The primary outcomes were the odds ratio (OR) and hazard ratio (HR) measures with their corresponding confidence intervals derived from the risk factors reported in the studies that evaluated the probability of PSE.

Risk of Bias Assessment

To estimate the quality of the selected articles, we applied specific scales. For observational cohort studies the Newcastle–Ottawa Scale allows the assessment of the selection characteristics of the participants, the comparability of the populations and the general results of the research. This tool assigns one star to each category; there is a higher risk of bias when the score is less than six stars; a moderate risk when the score is between six and seven stars; and a low risk of bias when the score is greater than seven stars.38,39

For studies that offer a predictive tool the PROBAST tool was applied since it is a specific score for estimating the quality of predictive models with multiple variables. To do this, each article is evaluated, indicating whether it is under development or in the process of validation by peers, and an in-depth investigation is conducted to assess whether there is a risk of bias in the selection of participants, predictors, and results with a general analysis. In this way, a low, high, and undetermined risk is estimated when there is at least one item classified as high or uncertain; and the concern about the applicability of said predictive tool to be evaluated is considered as low, high, and uncertain.40

Measures of Effects

The main effect measures in this dissertation are the OR and HR, expressed as binary data. The logarithm of OR and HR were calculated for subsequent use in the RevMan program.
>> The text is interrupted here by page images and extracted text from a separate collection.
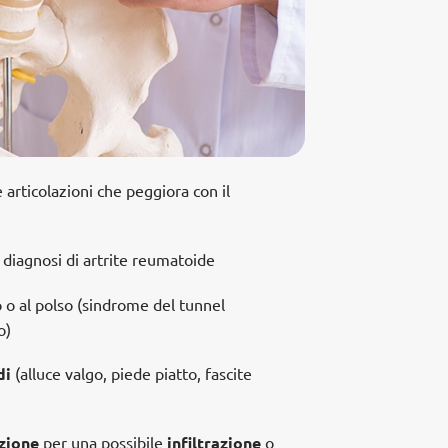
e articolazioni che peggiora con il
diagnosi di artrite reumatoide
 o al polso (sindrome del tunnel
o)
di
(alluce valgo, piede piatto, fascite
zione
per una possibile
infiltrazione
o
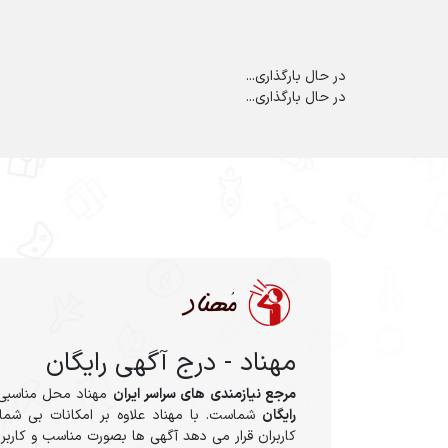
در حال بارگذاری...
در حال بارگذاری...
مهناد - درج آگهی رایگان
مرجع نیازمندی های سراسر ایران
مهناد محل مناسبی
رایگان
شماست. با مهناد علاوه بر امکانات بی شمار
کاربران قرار می دهد آگهی ها بصورت مناسب و کاربر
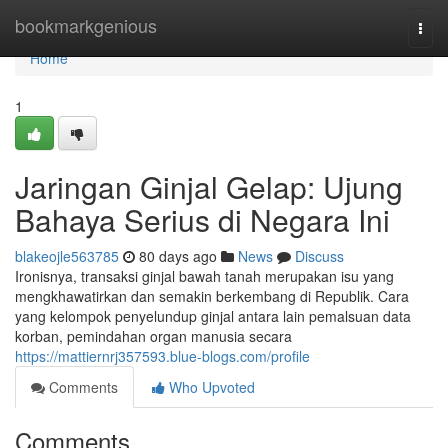
Home
bookmarkgenious
Togg
navi
Home
1
Jaringan Ginjal Gelap: Ujung
Bahaya Serius di Negara Ini
blakeojle563785
80 days ago
News
Discuss
Ironisnya, transaksi ginjal bawah tanah merupakan isu yang
mengkhawatirkan dan semakin berkembang di Republik. Cara
yang kelompok penyelundup ginjal antara lain pemalsuan data
korban, pemindahan organ manusia secara
https://mattiernrj357593.blue-blogs.com/profile
Comments
Who Upvoted
Comments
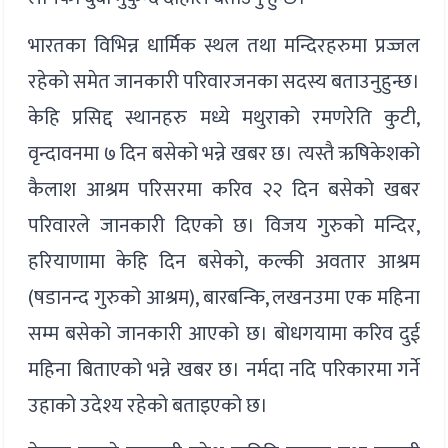
भारतका विभिन्न धार्मिक स्थल तथा मन्दिरहरुमा प्रज्जल
रहेको समेत जानकारी परिवारजनका सदस्य बताउनुहुन्छ।
केहि प्रसिद्द स्थानहरु मध्ये मथुराको रमणरेति कुटी,
वृन्दावनमा ७ दिन बसेको भन्ने खबर छ। त्यस्तै ऋषिकेशको
कैलाश आश्रम परिसरमा करिव २२ दिन बसेको खबर
परिवारले जानकारी दिएको छ। विजय गुरुको मन्दिर,
हरियाणामा केहि दिन बसेको, कल्की अवतार आश्रम
(षडानन्द गुरुको आश्रम), बारबन्कि, लखनउमा एक महिना
सम्म बसेको जानकारी आएको छ। बोधगयामा करिव दुई
महिना बिताएको भन्ने खबर छ। नर्मदा नदि परिकारमा गर्ने
उहाको उदेश्य रहेको बताइएको छ।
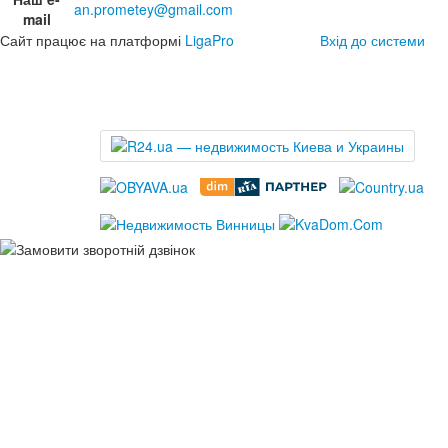
an.prometey@gmail.com
mail
Сайт працює на платформі
LigaPro
Вхід до системи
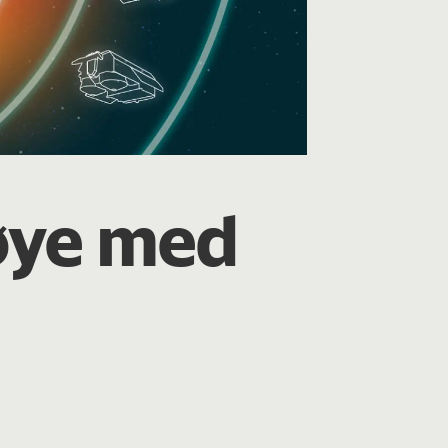
 øye med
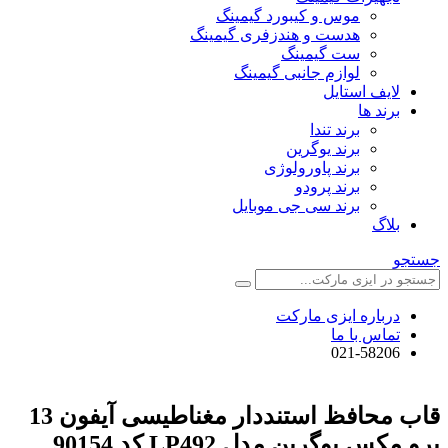
موس و کیبورد گیمینگ
هدست و هندزفری گیمینگ
ست گیمینگ
لوازم جانبی گیمینگ
لایف استایل
برند ها
برند تندا
برند یوگرین
برند پاورولوژی
برند پرودو
برند سی جی موبایل
بلاگ
جستجو
درباره ایزی مارکت
تماس با ما
021-58206
قاب محافظ استنددار مغناطیسی آیفون 13
پرو مکس یوگرین مدل LP492 کد 90154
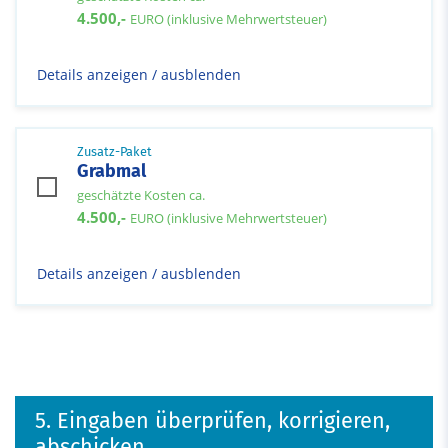
4.500,-
EURO (inklusive Mehrwertsteuer)
Details anzeigen / ausblenden
Zusatz-Paket
Grabmal
geschätzte Kosten ca.
4.500,-
EURO (inklusive Mehrwertsteuer)
Details anzeigen / ausblenden
5. Eingaben überprüfen, korrigieren,
abschicken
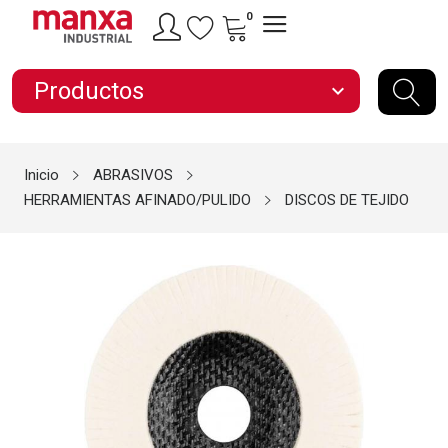
0
Productos
expand_more
Inicio
ABRASIVOS
HERRAMIENTAS AFINADO/PULIDO
DISCOS DE TEJIDO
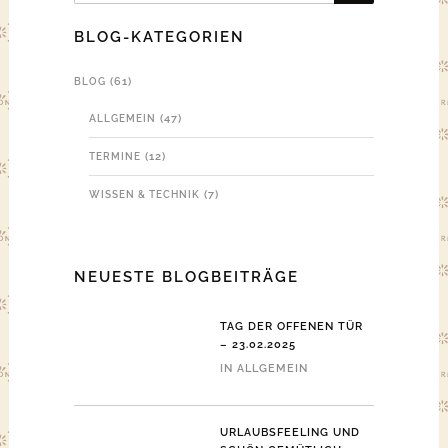
BLOG-KATEGORIEN
(61)
BLOG
(47)
ALLGEMEIN
(12)
TERMINE
(7)
WISSEN & TECHNIK
NEUESTE BLOGBEITRÄGE
TAG DER OFFENEN TÜR
– 23.02.2025
IN
ALLGEMEIN
URLAUBSFEELING UND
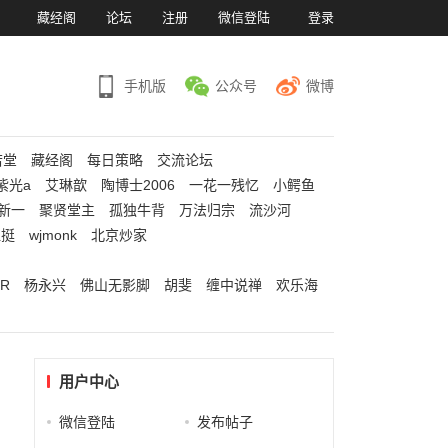
）
藏经阁
论坛
注册
微信登陆
登录
手机版
公众号
微博
若堂
藏经阁
每日策略
交流论坛
紫光a
艾琳歆
陶博士2006
一花一残忆
小鳄鱼
新一
聚贤堂主
孤独牛背
万法归宗
流沙河
江挺
wjmonk
北京炒家
R
杨永兴
佛山无影脚
胡斐
缠中说禅
欢乐海
用户中心
微信登陆
发布帖子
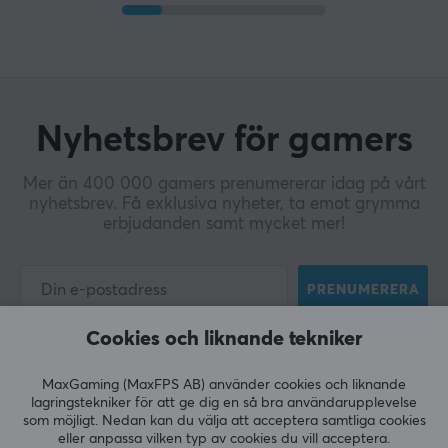
Nyhetsbrev för gamers
Mer än 400 000 gamers prenumererar idag på vårt
nyhetsbrev. Få exklusiva nyheter, ta emot grymma
erbjudanden samt mycket mer!
PRENUMERERA
Cookies och liknande tekniker
MaxGaming (MaxFPS AB) använder cookies och liknande
lagringstekniker för att ge dig en så bra användarupplevelse
KUNDSERVICE
som möjligt. Nedan kan du välja att acceptera samtliga cookies
eller anpassa vilken typ av cookies du vill acceptera.
Kundtjänst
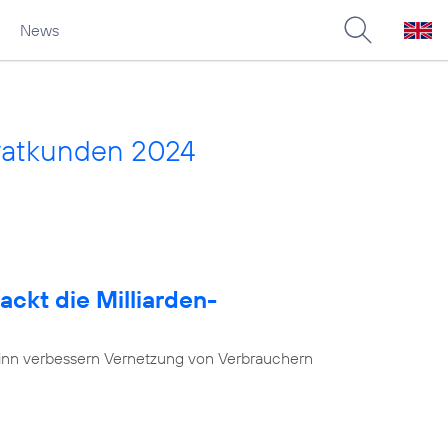
News
vatkunden 2024
ackt die Milliarden-
nn verbessern Vernetzung von Verbrauchern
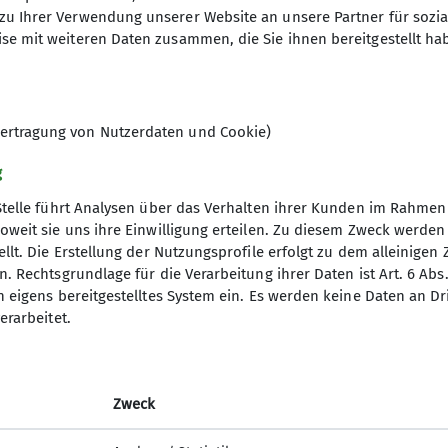
zu Ihrer Verwendung unserer Website an unsere Partner für sozi
se mit weiteren Daten zusammen, die Sie ihnen bereitgestellt ha
ertragung von Nutzerdaten und Cookie)
g
Stelle führt Analysen über das Verhalten ihrer Kunden im Rahmen
oweit sie uns ihre Einwilligung erteilen. Zu diesem Zweck werde
llt. Die Erstellung der Nutzungsprofile erfolgt zu dem alleinigen 
gramm
DAV
. Rechtsgrundlage für die Verarbeitung ihrer Daten ist Art. 6 Abs. 
n eigens bereitgestelltes System ein. Es werden keine Daten an D
DAV Bundesverband
erarbeitet.
d Touren
DAV RLP
ng
JDAV Bundesverband
JDAV RLP Saarland
Zweck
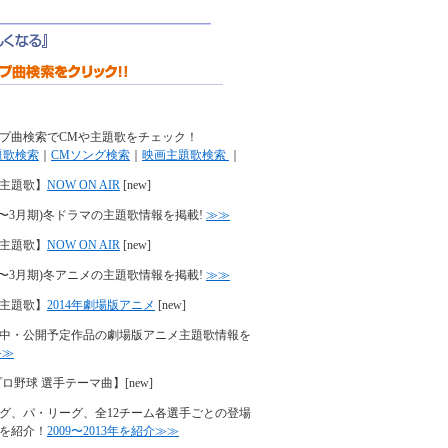
プ曲検索でCMや主題歌をチェック！
題歌検索
｜
CMソング検索
｜
映画主題歌検索
｜
主題歌】
NOW ON AIR
[new]
年(1〜3月期)冬ドラマの主題歌情報を掲載!
≫≫
主題歌】
NOW ON AIR
[new]
年(1〜3月期)冬アニメの主題歌情報を掲載!
≫≫
主題歌】
2014年劇場版アニメ
[new]
中・公開予定作品の劇場版アニメ主題歌情報を
≫≫
プロ野球 選手テーマ曲】
[new]
グ、パ・リーグ、全12チーム各選手ごとの登場
を紹介！
2009〜2013年を紹介≫≫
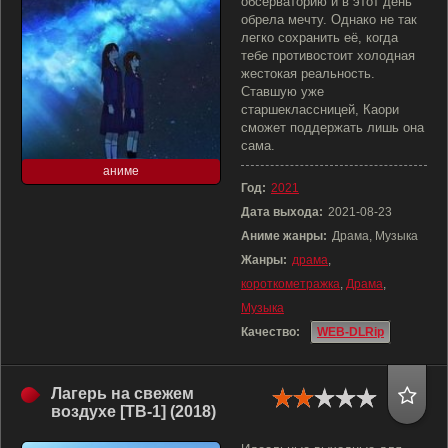
обсерваторию и в этот день
обрела мечту. Однако не так
легко сохранить её, когда
тебе противостоит холодная
жестокая реальность.
Ставшую уже
старшеклассницей, Каори
сможет поддержать лишь она
сама.
аниме
Год:
2021
Дата выхода:
2021-08-23
Аниме жанры:
Драма, Музыка
Жанры:
драма
,
короткометражка
,
Драма
,
Музыка
Качество:
WEB-DLRip
Лагерь на свежем
воздухе [ТВ-1] (2018)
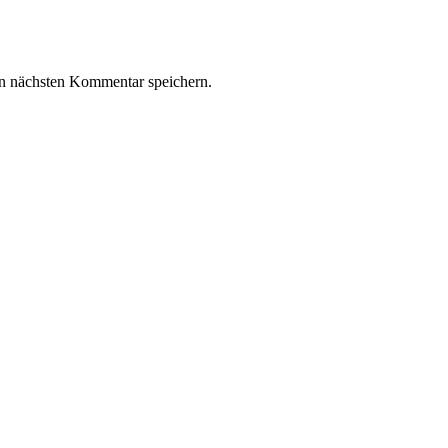
n nächsten Kommentar speichern.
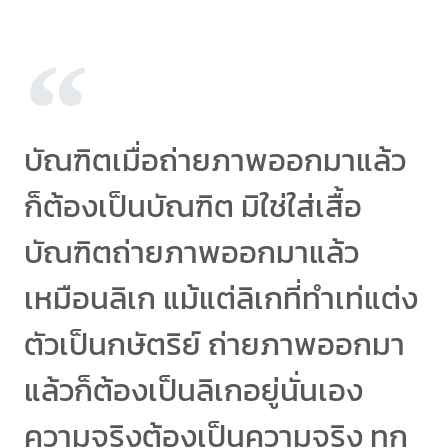
บัณฑิตเมื่อถ่ายภาพออกมาแล้ว
ก็ต้องเป็นบัณฑิต มิใช่ใส่เสื้อ
บัณฑิตถ่ายภาพออกมาแล้ว
เหมือนลิเก แม้แต่ลิเกที่ทำเท่แต่ง
ตัวเป็นกษัตริย์ ถ่ายภาพออกมา
แล้วก็ต้องเป็นลิเกอยู่นั่นเอง
ความจริงต้องเป็นความจริง ทุก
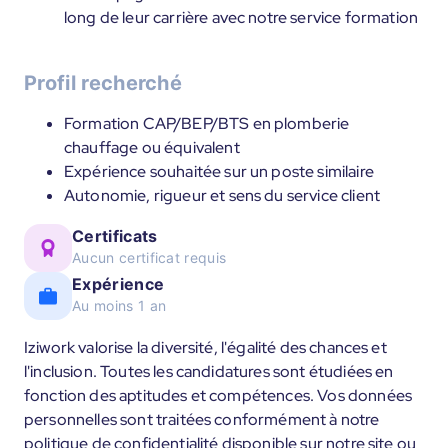
long de leur carrière avec notre service formation
Profil recherché
Formation CAP/BEP/BTS en plomberie
chauffage ou équivalent
Expérience souhaitée sur un poste similaire
Autonomie, rigueur et sens du service client
Certificats
Aucun certificat requis
Expérience
Au moins 1 an
Iziwork valorise la diversité, l'égalité des chances et
l'inclusion. Toutes les candidatures sont étudiées en
fonction des aptitudes et compétences. Vos données
personnelles sont traitées conformément à notre
politique de confidentialité disponible sur notre site ou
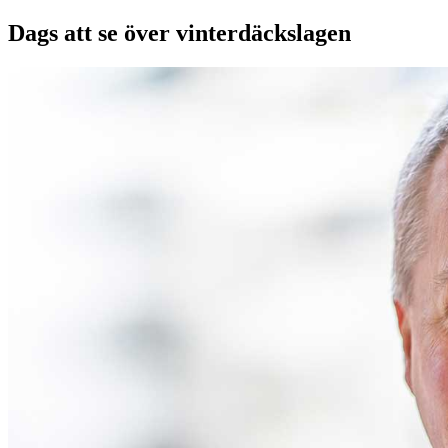
Dags att se över vinterdäckslagen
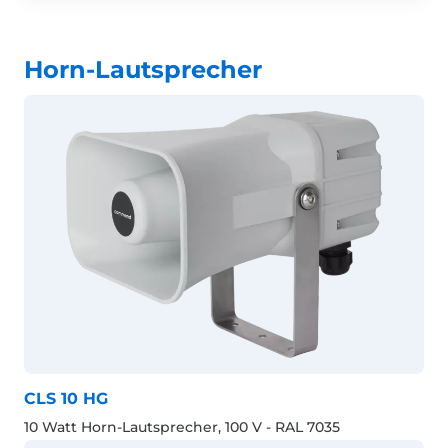
Horn-Lautsprecher
CLS 10 HG
10 Watt Horn-Lautsprecher, 100 V - RAL 7035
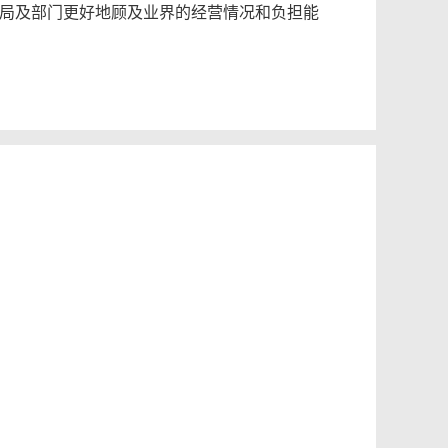
局及部门更好地顾及业界的经营情况和负担能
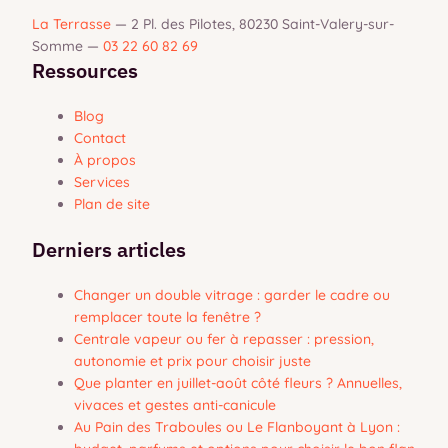
La Terrasse
—
2 Pl. des Pilotes, 80230 Saint-Valery-sur-
Somme
—
03 22 60 82 69
Ressources
Blog
Contact
À propos
Services
Plan de site
Derniers articles
Changer un double vitrage : garder le cadre ou
remplacer toute la fenêtre ?
Centrale vapeur ou fer à repasser : pression,
autonomie et prix pour choisir juste
Que planter en juillet-août côté fleurs ? Annuelles,
vivaces et gestes anti-canicule
Au Pain des Traboules ou Le Flanboyant à Lyon :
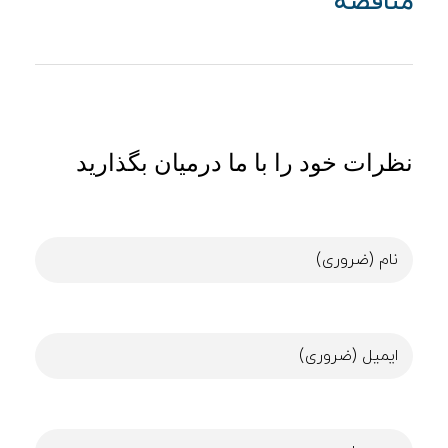
مناقصه
نظرات خود را با ما درمیان بگذارید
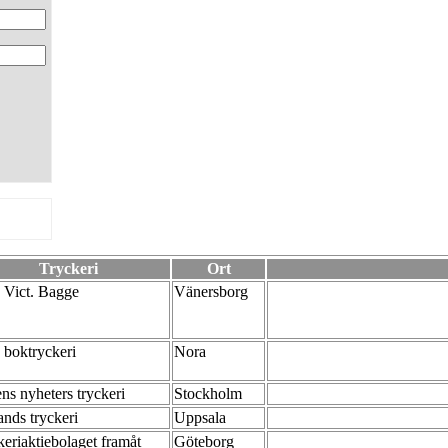
Tryckeri
Ort
 Vict. Bagge
Vänersborg
 boktryckeri
Nora
ns nyheters tryckeri
Stockholm
ands tryckeri
Uppsala
keriaktiebolaget framåt
Göteborg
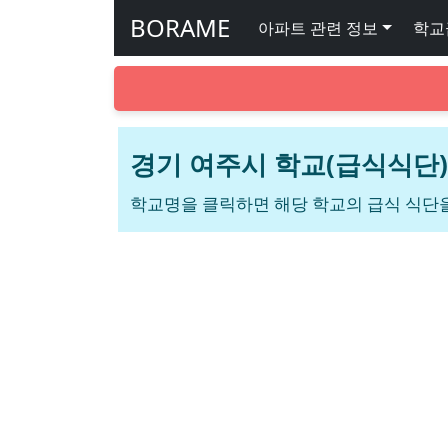
BORAME
아파트 관련 정보
학교
경기 여주시 학교(급식식단)
학교명을 클릭하면 해당 학교의 급식 식단을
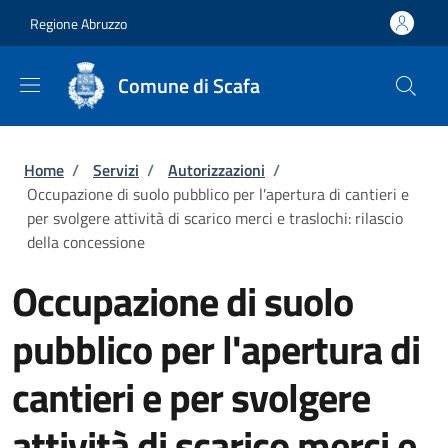
Salta al contenuto principale
Skip to footer content
Regione Abruzzo
Comune di Scafa
Briciole di pane
Home
/
Servizi
/
Autorizzazioni
/
Occupazione di suolo pubblico per l'apertura di cantieri e
per svolgere attività di scarico merci e traslochi: rilascio
della concessione
Occupazione di suolo
pubblico per l'apertura di
cantieri e per svolgere
attività di scarico merci e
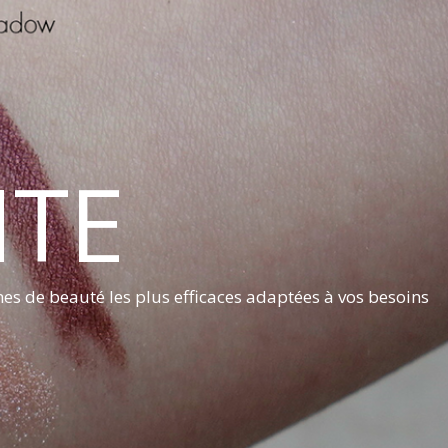
NTE
nes de beauté les plus efficaces adaptées à vos besoins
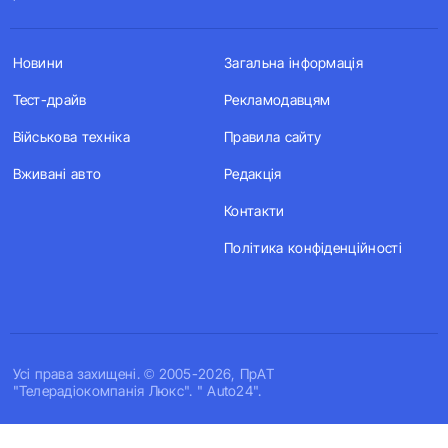
Новини
Загальна інформація
Тест-драйв
Рекламодавцям
Військова техніка
Правила сайту
Вживані авто
Редакція
Контакти
Політика конфіденційності
Усi права захищенi. © 2005-2026, ПрАТ
"Телерадіокомпанія Люкс". " Auto24".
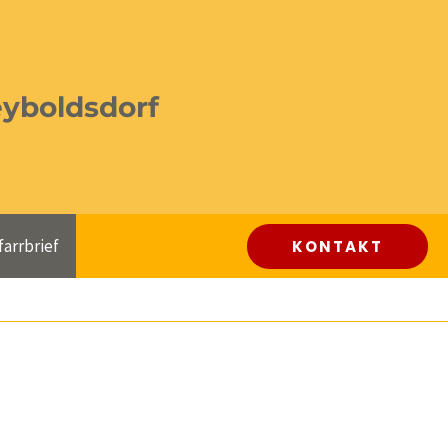
eyboldsdorf
farrbrief
KONTAKT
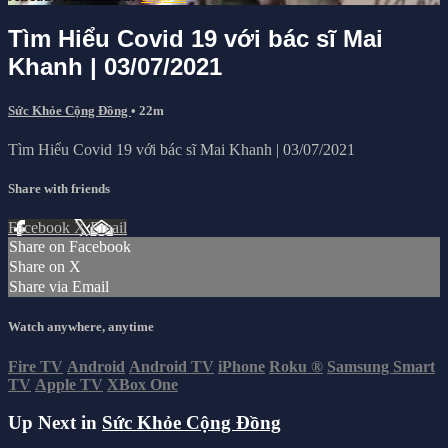
Tìm Hiểu Covid 19 với bác sĩ Mai
Khanh | 03/07/2021
Sức Khỏe Cộng Đồng
• 22m
Tìm Hiểu Covid 19 với bác sĩ Mai Khanh | 03/07/2021
Share with friends
Facebook
X
Email
Share on Facebook
Share on X
Share via Email
Watch anywhere, anytime
Fire TV
Android
Android TV
iPhone
Roku
®
Samsung Smart
TV
Apple TV
XBox One
Up Next in
Sức Khỏe Cộng Đồng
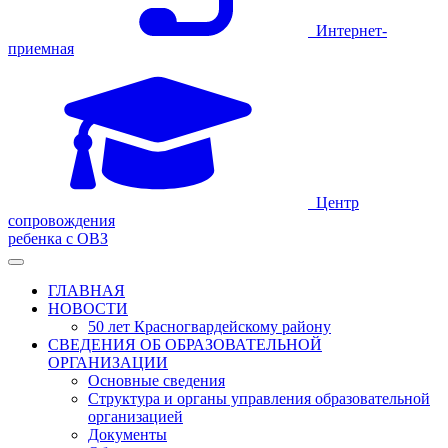
Интернет-
приемная
Центр
сопровождения
ребенка с ОВЗ
ГЛАВНАЯ
НОВОСТИ
50 лет Красногвардейскому району
СВЕДЕНИЯ ОБ ОБРАЗОВАТЕЛЬНОЙ
ОРГАНИЗАЦИИ
Основные сведения
Структура и органы управления образовательной
организацией
Документы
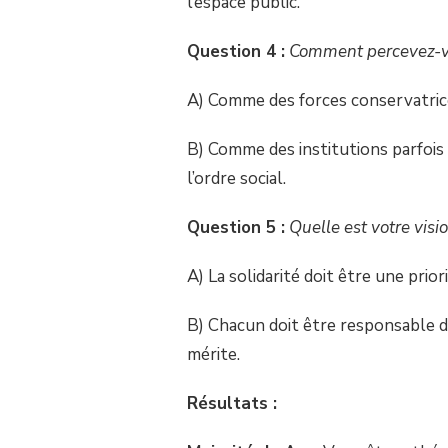
l’espace public.
Question 4 :
Comment percevez-vou
A) Comme des forces conservatrices
B) Comme des institutions parfois 
l’ordre social.
Question 5 :
Quelle est votre visio
A) La solidarité doit être une prior
B) Chacun doit être responsable de 
mérite.
Résultats :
Means and standard deviations were used for continuous variables. Finally, the randomized effects method was applied according to the heterogeneity of the study conditions.

Synthesis Methods

A database was prepared with the previously stated items. Each study’s statistically significant variables were documented, and the coincidences of these variables between studies were then included in the meta-analysis for its comparison. The chosen studies were classified according to the reported measure of effect, between the OR and the HR. Two separate meta-analyses were performed to group the studies according to the data reported. To identify significant associations between the different PSE risk factors, OR data with 95% confidence intervals were used for comparison of cumulative proportions of LS incidents between the exposed and unexposed groups.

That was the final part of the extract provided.